En Bellatin, como en Heaney, hay belleza en las rocas y en los deslaves. No le asusta detenerse a observar el caso y preguntarle a la belleza a dónde se ha ido. Mediante una gran invención semántica, el Moridero, Bellatin propone una conversión de los santuarios de la belleza en lugares donde los infectados fallecen dignamente:
“El salón en algún tiempo había embellecido hasta la saciedad a las mujeres, no estaba dispuesto a echar por la borda tantos años de trabajo sacrificado. Nunca acepté por eso a nadie que no fuera del sexo masculino. Por más que me rogaron una y otra vez.”
El apocalipsis llegó cuando el salón de belleza no aceptó mujeres. “Aparte del Moridero, la única alternativa sería perecer en la calle”, dice el relato. Morir en el salón de belleza o en la calle son las opciones. Parece que la propuesta de Wilde es cara al mexicano: sería lo equivalente a morir por la belleza.

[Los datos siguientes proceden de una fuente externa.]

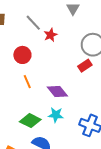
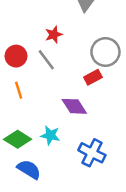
gray line: (33, 23) -> (46, 60), moved
purple diamond: (57, 92) -> (74, 106), moved

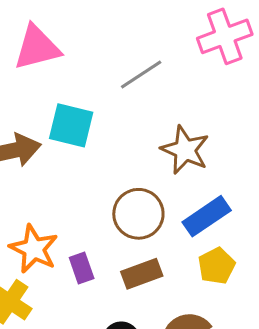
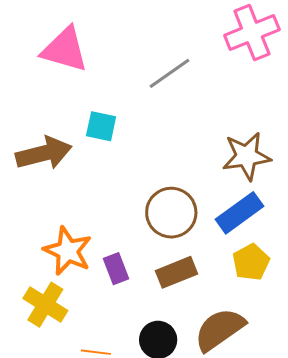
pink triangle: (37, 48) -> (65, 50), turned 32
cyan square: (71, 125) -> (101, 126), size x0.7
brown star: (185, 150) -> (247, 156), moved, turned -30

Por otro lado, tenemos la peste ficticia que azota a personas de la comunidad LGBT, metáfora del SIDA, en el entendido de Susan Sontag. Recordemos “El SIDA y sus metáforas”, publicado siete años después de su célebre ensayo sobre el cáncer, “La enfermedad y sus metáforas” (1977). Pero, aunque Sontag dice que “ya no es corriente poner en las necrológicas que murió «de una larga enfermedad»”, la obra de Bellatin recurre a un proceso larguísimo de deterioro no nombrado, cayendo así en lo que Sontag llama un lenguaje metafórico que disfraza una condición de salud como un “castigo por llevar vidas malsanas”.

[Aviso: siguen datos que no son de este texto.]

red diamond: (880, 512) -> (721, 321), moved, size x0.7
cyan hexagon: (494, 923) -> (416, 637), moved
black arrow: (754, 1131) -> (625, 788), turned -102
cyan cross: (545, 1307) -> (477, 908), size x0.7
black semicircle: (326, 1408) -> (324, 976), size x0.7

“Invasor”, “guardianes”, “extranjeros”, son términos que pertenecen a un lenguaje de guerra que termina excluyendo a quienes viven con la enfermedad. Dice Sontag: “la enfermedad como una invasora de la sociedad, y a los esfuerzos por reducir la mortalidad de una determinada enfermedad se los denomina pelea, lucha, guerra.”
La antesala de la muerte es dolorosa: lo terrible es saberse moribundo. Volvamos a Yeats: “Un hombre que espera su final/ Teme y espera todo;/ Muchas veces murió”. Bellatin aborda el tema de la muerte digna: en el Moridero, “los médicos y las medicinas están prohibidos”. Y no es altruismo, pues el narrador confiesa: “No me conmovía la muerte como muerte. Lo único que buscaba evitar era que esas personas perecieran como perros en medio de la calle, o abandonados por los hospitales del Estado”.
Pero también hay amor en la enfermedad, amar un cuerpo deshecho: “Incluso un par de veces estuve en una situación íntima con aquel cuerpo deshecho”. Y continúa el narrador tratando de reintegrar al otro que es enfermo como él: “A pesar de que me parece estar acostumbrado a este ambiente, creo que para cualquiera sería ahora insoportable multiplicar la agonía hasta ese extraño infinito que producen los espejos puestos uno frente al otro.”